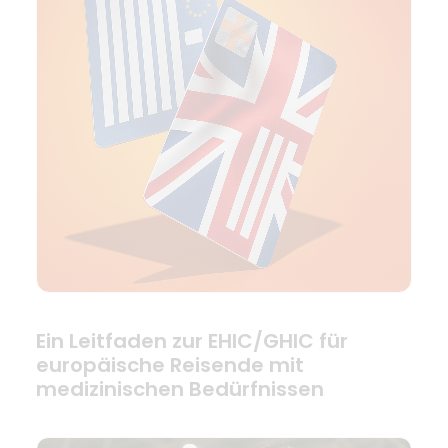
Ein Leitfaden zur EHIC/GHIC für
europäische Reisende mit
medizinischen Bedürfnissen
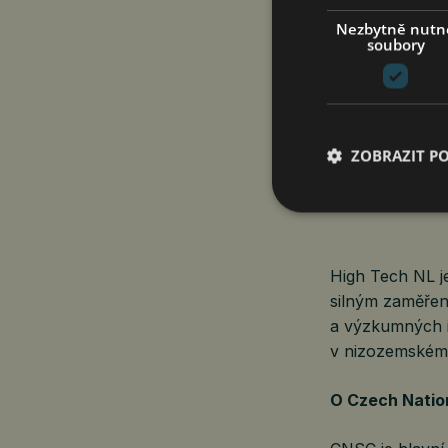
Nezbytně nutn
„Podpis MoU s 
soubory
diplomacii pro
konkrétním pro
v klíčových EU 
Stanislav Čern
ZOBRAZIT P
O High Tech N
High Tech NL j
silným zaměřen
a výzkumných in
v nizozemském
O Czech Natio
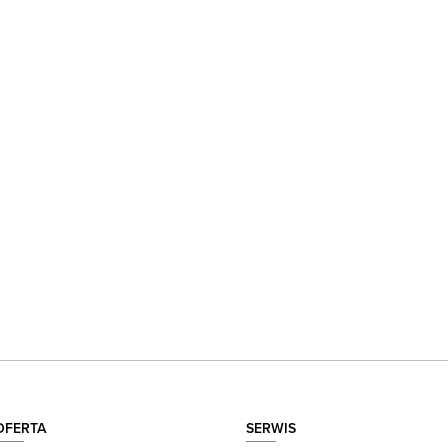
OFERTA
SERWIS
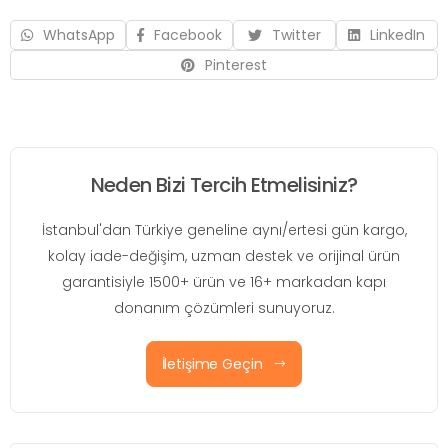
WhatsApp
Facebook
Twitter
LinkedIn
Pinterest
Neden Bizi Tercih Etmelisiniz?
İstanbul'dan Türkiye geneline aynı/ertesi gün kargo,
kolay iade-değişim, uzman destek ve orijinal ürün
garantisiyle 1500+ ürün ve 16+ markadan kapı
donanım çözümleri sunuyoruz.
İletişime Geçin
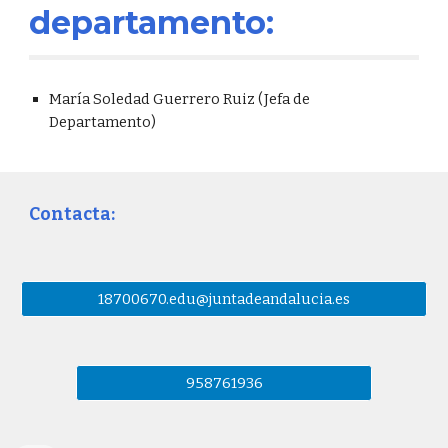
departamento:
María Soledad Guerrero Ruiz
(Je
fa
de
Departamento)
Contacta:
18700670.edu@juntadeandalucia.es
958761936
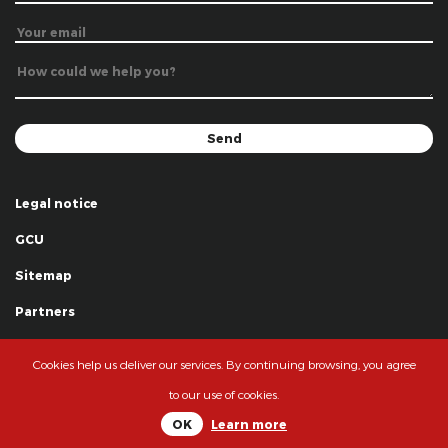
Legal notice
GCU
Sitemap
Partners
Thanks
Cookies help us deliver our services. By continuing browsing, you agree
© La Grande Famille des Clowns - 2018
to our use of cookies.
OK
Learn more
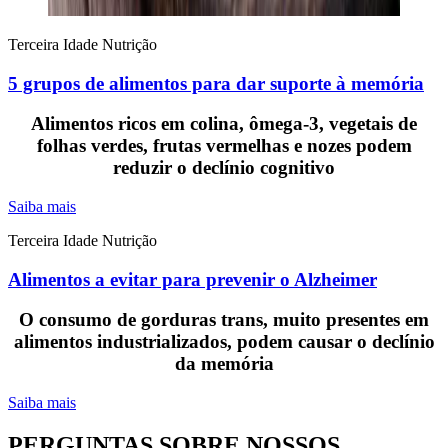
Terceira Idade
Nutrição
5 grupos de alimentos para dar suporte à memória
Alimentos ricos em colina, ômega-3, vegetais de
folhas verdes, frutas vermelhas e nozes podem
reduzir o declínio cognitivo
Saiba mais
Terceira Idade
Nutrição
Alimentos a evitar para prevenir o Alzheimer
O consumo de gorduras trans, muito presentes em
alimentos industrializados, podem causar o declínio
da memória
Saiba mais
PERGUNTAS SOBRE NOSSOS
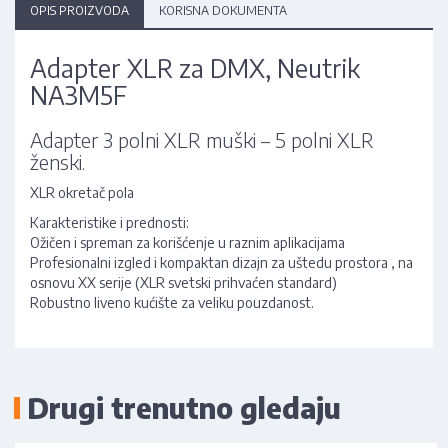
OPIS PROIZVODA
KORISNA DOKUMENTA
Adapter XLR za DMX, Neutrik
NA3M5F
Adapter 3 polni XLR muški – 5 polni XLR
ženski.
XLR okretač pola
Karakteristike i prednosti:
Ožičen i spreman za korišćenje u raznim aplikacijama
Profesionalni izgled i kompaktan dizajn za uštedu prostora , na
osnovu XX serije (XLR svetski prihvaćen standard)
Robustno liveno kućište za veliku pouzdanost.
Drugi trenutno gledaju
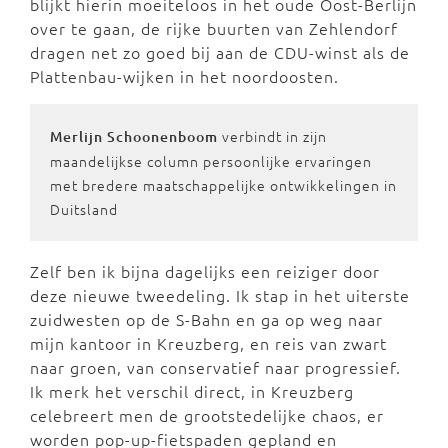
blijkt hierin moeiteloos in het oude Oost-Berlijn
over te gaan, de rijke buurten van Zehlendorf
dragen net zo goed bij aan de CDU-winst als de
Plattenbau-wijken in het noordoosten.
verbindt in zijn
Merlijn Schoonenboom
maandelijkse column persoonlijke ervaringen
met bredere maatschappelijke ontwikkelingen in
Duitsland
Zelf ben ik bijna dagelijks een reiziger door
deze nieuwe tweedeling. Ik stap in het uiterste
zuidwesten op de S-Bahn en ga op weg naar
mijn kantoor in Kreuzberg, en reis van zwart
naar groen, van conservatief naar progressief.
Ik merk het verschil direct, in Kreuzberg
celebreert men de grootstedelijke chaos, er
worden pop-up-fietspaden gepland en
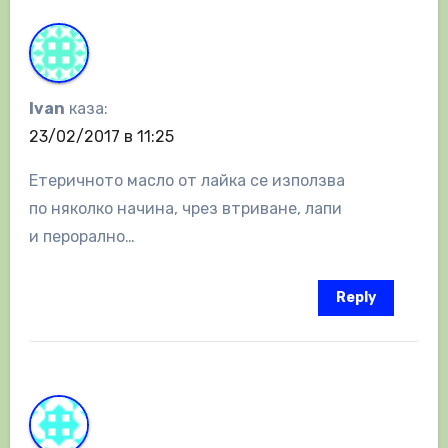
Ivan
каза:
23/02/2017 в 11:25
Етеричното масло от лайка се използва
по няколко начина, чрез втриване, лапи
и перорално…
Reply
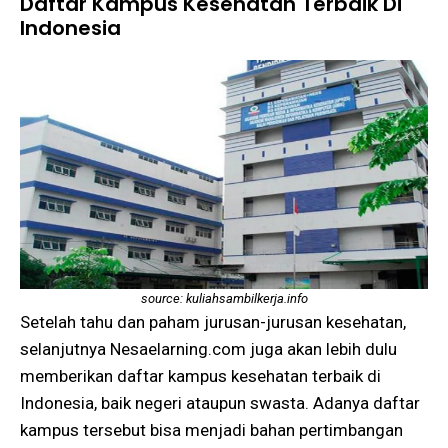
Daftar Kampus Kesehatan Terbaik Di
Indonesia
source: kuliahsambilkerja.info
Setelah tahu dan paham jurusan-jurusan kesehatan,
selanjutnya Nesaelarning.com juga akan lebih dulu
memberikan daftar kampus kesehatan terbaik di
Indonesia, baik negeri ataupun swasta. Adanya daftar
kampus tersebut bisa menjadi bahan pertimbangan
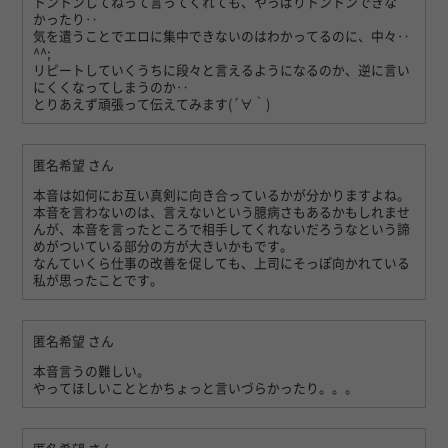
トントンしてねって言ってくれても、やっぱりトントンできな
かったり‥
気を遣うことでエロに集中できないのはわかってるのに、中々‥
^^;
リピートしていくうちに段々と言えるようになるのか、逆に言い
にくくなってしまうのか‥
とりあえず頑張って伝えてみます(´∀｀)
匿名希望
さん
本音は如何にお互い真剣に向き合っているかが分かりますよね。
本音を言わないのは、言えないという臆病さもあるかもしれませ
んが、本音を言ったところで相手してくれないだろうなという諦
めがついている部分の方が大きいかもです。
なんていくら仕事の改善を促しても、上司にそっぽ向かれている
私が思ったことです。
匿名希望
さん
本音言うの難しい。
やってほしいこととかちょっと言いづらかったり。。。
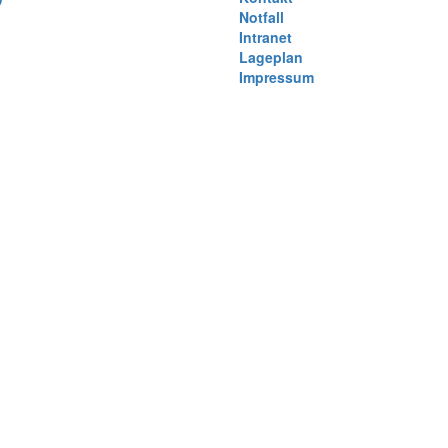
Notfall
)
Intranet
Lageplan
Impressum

* * *

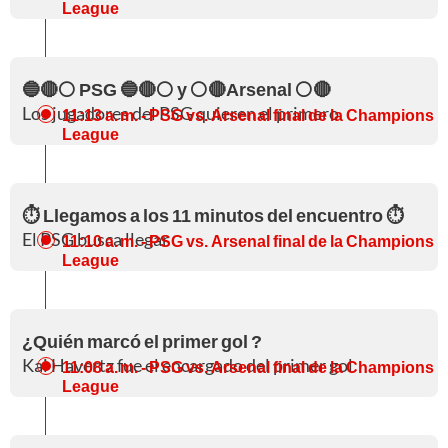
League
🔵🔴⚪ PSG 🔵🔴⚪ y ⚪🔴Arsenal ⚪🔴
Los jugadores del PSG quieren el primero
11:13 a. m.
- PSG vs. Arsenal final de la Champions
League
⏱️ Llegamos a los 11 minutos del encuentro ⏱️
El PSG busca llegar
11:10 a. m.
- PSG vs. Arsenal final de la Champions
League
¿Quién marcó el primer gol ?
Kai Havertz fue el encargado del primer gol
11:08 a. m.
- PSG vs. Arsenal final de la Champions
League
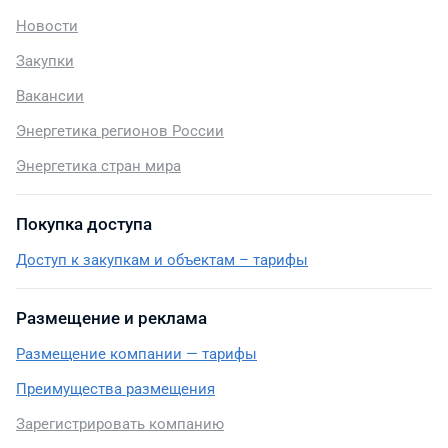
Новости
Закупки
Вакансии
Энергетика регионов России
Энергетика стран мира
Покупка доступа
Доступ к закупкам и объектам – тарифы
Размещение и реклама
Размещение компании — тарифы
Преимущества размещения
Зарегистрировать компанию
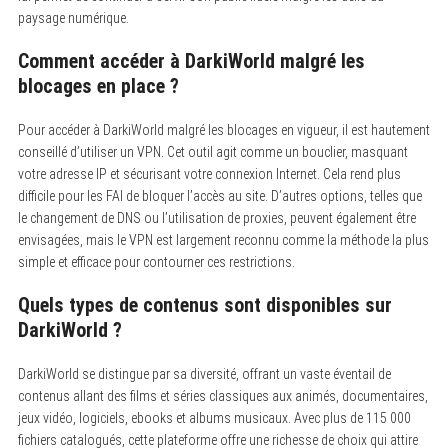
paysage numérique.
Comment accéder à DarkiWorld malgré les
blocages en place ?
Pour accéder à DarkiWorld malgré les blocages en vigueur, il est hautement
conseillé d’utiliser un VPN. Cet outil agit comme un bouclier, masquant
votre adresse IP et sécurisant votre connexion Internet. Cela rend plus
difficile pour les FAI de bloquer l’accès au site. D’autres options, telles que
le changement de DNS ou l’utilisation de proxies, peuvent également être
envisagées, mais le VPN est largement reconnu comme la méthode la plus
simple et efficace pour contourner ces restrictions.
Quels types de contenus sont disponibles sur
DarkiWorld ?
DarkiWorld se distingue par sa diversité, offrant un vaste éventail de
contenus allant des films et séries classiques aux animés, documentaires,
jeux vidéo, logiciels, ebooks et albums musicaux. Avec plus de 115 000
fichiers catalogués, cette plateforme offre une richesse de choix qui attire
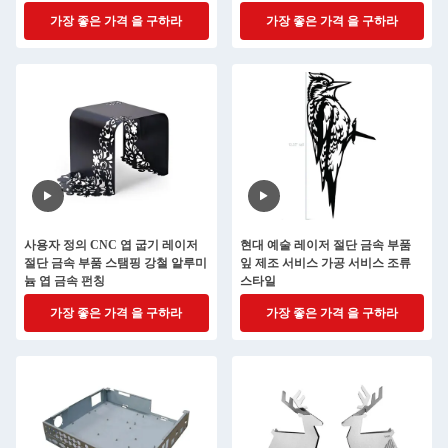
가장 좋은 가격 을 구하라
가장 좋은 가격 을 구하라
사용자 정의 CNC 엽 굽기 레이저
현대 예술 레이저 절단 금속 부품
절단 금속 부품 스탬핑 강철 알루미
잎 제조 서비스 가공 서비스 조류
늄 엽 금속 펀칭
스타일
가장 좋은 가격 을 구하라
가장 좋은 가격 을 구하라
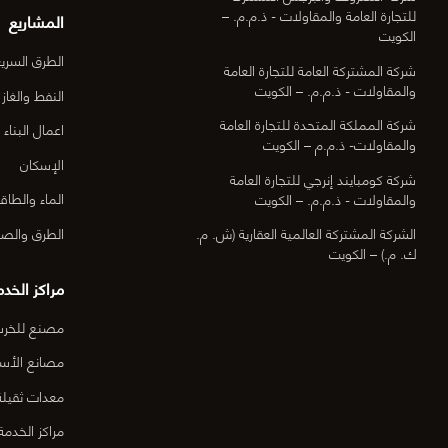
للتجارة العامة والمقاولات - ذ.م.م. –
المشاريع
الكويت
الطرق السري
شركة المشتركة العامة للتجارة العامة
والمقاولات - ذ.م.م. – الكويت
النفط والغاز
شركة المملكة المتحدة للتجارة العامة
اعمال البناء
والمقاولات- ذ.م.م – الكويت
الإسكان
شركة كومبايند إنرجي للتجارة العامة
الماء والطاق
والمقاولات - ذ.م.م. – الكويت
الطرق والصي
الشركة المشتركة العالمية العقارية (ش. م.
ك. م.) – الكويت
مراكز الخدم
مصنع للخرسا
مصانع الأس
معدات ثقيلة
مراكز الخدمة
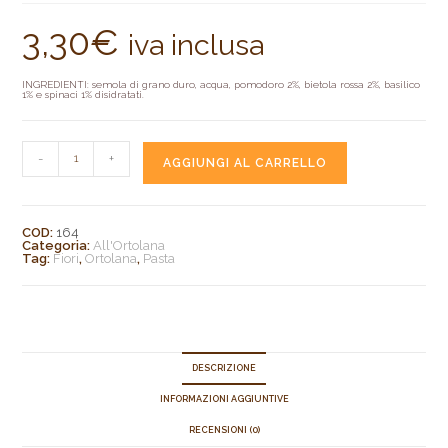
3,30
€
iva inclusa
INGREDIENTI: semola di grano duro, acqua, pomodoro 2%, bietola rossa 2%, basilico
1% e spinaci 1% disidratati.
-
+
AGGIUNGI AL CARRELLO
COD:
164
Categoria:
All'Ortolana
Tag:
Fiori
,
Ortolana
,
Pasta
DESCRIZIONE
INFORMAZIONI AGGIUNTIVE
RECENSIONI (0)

- EXERCISE BRIEF
All lines above from the one containing "Stanislav Čern" up to and including the one containing "kolay iade-değişim, uzman" are to be set down exactly, and nothing else. Leave images out.

- EXERCISE RESPONSE
Stanislav Čern
ZOBRAZIT P
O High Tech N
High Tech NL j
silným zaměřen
a výzkumných in
v nizozemském
O Czech Natio
OFERTA
SERWIS
WhatsApp
Facebook
Twitter
LinkedIn
Pinterest
Neden Bizi Tercih Etmelisiniz?
İstanbul'dan Türkiye geneline aynı/ertesi gün kargo,
kolay iade-değişim, uzman destek ve orijinal ürün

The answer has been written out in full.